• **DATA SECTION**
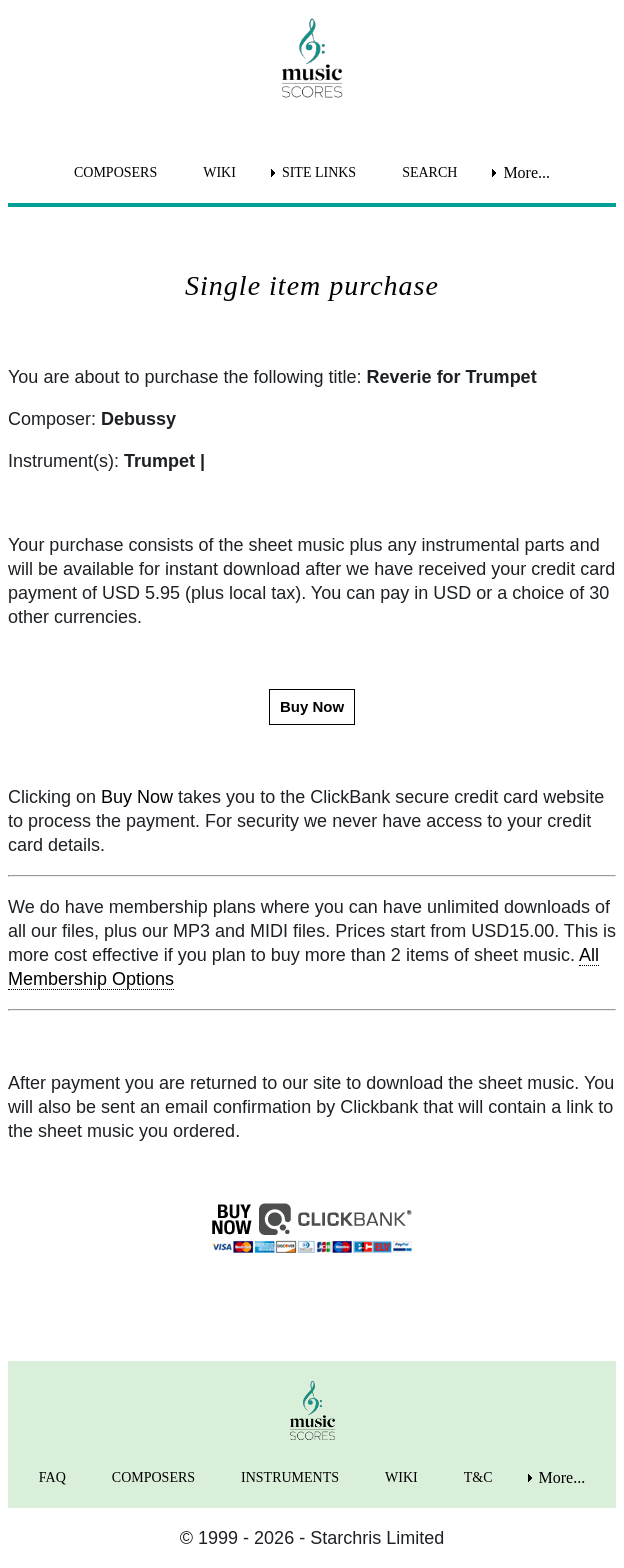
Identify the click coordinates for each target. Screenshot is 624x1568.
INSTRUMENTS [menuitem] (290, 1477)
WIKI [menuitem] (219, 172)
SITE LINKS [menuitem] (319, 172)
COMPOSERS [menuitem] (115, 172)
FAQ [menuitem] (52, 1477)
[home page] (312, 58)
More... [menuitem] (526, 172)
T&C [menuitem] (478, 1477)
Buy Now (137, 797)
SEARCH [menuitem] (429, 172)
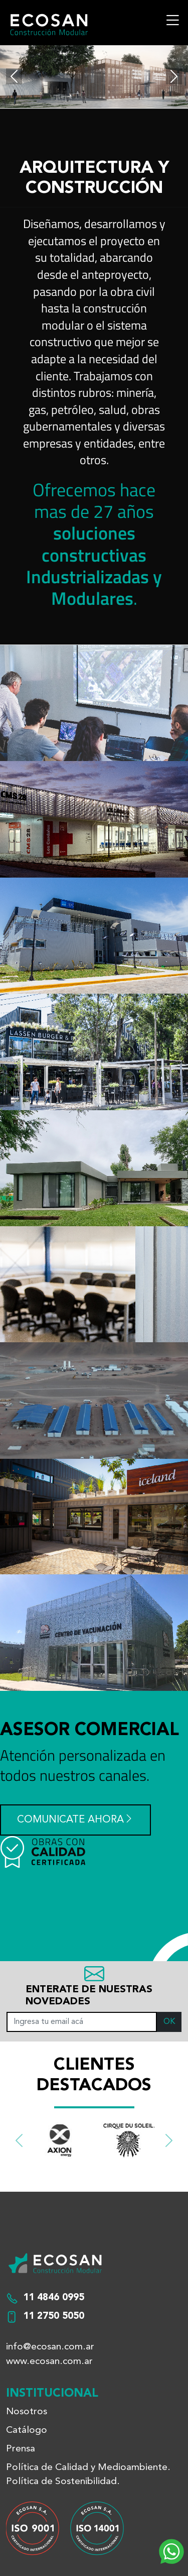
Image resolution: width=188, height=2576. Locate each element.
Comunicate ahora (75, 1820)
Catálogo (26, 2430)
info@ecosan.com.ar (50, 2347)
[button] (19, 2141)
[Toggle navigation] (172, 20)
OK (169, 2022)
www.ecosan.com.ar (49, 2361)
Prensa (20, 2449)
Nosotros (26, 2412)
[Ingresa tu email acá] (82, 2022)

• **EXERCISE INSTRUCTIONS**
Please output the listing above exactly from its first line through the line with "Prensa (20, 2449)", both included, and nothing beyond that line. Omit pictures.

• **EXERCISE RESULT**
Identify the click coordinates for each target. Screenshot is 624x1568.
INSTRUMENTS [menuitem] (290, 1477)
WIKI [menuitem] (219, 172)
SITE LINKS [menuitem] (319, 172)
COMPOSERS [menuitem] (115, 172)
FAQ [menuitem] (52, 1477)
[home page] (312, 58)
More... [menuitem] (526, 172)
T&C [menuitem] (478, 1477)
Buy Now (137, 797)
SEARCH [menuitem] (429, 172)
Image resolution: width=188, height=2576. Locate each element.
Comunicate ahora (75, 1820)
Catálogo (26, 2430)
info@ecosan.com.ar (50, 2347)
[button] (19, 2141)
[Toggle navigation] (172, 20)
OK (169, 2022)
www.ecosan.com.ar (49, 2361)
Prensa (20, 2449)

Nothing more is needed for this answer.